Holding to Self Centered Thoughts

At Appamada, we use the Four Practice Principles as one of our foundational chants. This is a poetic version of the Four Noble Truths and was used originally by Joko Beck's Ordinary Mind sangha. It is a clear and multilayered teaching, functioning as all good chants do by connection us energetically as we chant and inviting us to continually take the teachings deeper into our body. This is the verse:

Caught in the self-centered dream, only suffering;

Holding to self-centered thoughts, exactly the dream.

Each moment, life as it is, the only teacher;

Being just this moment, compassion's way.

The first line is clear and powerful. When caught in our self-involved narratives and resulting embodiment, we separate ourselves from others and from the world and suffer as a result. The second line is often not taken so intimately and powerfully, so I wanted to say a few things about its possible meaning. This was the focus of the Inquiry session linked below this brief post.

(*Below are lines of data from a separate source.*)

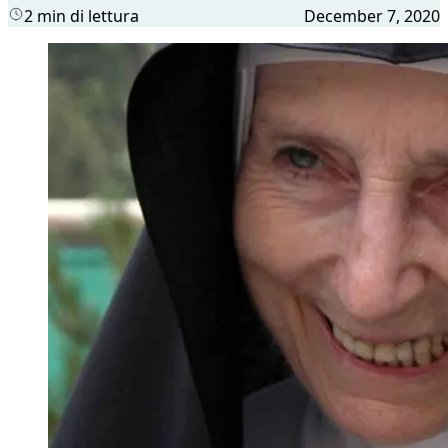
2 min di lettura
December 7, 2020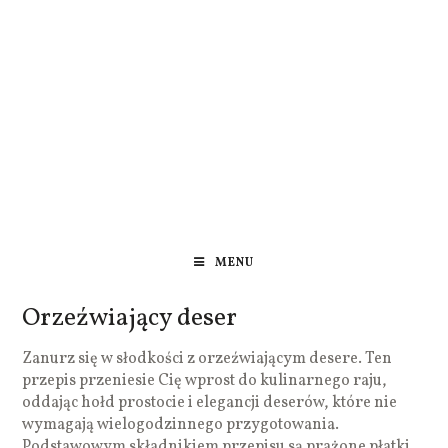
MENU
Orzeźwiający deser
Zanurz się w słodkości z orzeźwiającym desere. Ten
przepis przeniesie Cię wprost do kulinarnego raju,
oddając hołd prostocie i elegancji deserów, które nie
wymagają wielogodzinnego przygotowania.
Podstawowym składnikiem przepisu są prażone płatki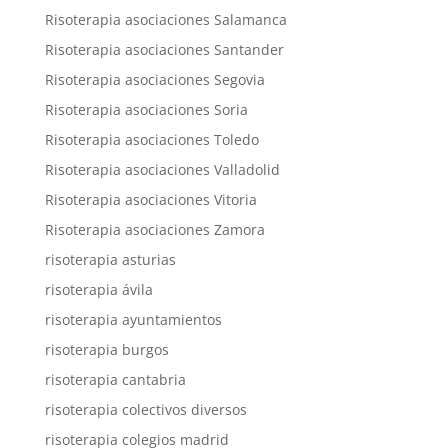
Risoterapia asociaciones Salamanca
Risoterapia asociaciones Santander
Risoterapia asociaciones Segovia
Risoterapia asociaciones Soria
Risoterapia asociaciones Toledo
Risoterapia asociaciones Valladolid
Risoterapia asociaciones Vitoria
Risoterapia asociaciones Zamora
risoterapia asturias
risoterapia ávila
risoterapia ayuntamientos
risoterapia burgos
risoterapia cantabria
risoterapia colectivos diversos
risoterapia colegios madrid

When we chant “Holding to self-centered thoughts, exactly the dream,” we are pointing to all the ways we maintain and continually recreate the virtual reality in which we live. It does not refer solely to mental thought. It also means “embodiment” — how can we hold our attitudes and personal views without holding our body in a certain way? The Four Foundations of Mindfulness as taught by the Buddha clearly link the body and breath, the ways we incline toward and away from life through our preferences (attachment, aversion, and confusion), the emergence of emotion-thought (the whole display of our reactive mind), and the establishment of constructed narratives and objects of the mind (the stories and concepts that we take for reality). Actually, there is no duality when we say “body” and “thoughts.” They are all of one piece. They arise together and pass away together. Each of the four foundations shapes and is shaped by the others (which are actually not “other”). The invitation in Zen practice is to engage the body in certain ways, through the forms of practice, in order to awaken to these embodied habits without resorting to the more common habit of fixing. Based on our curative fantasies we hope that practice will help us transcend our life rather than helping us learn to live wholeheartedly the life we actually have. I hope you will benefit from this brief reflection and the Inquiry that followed.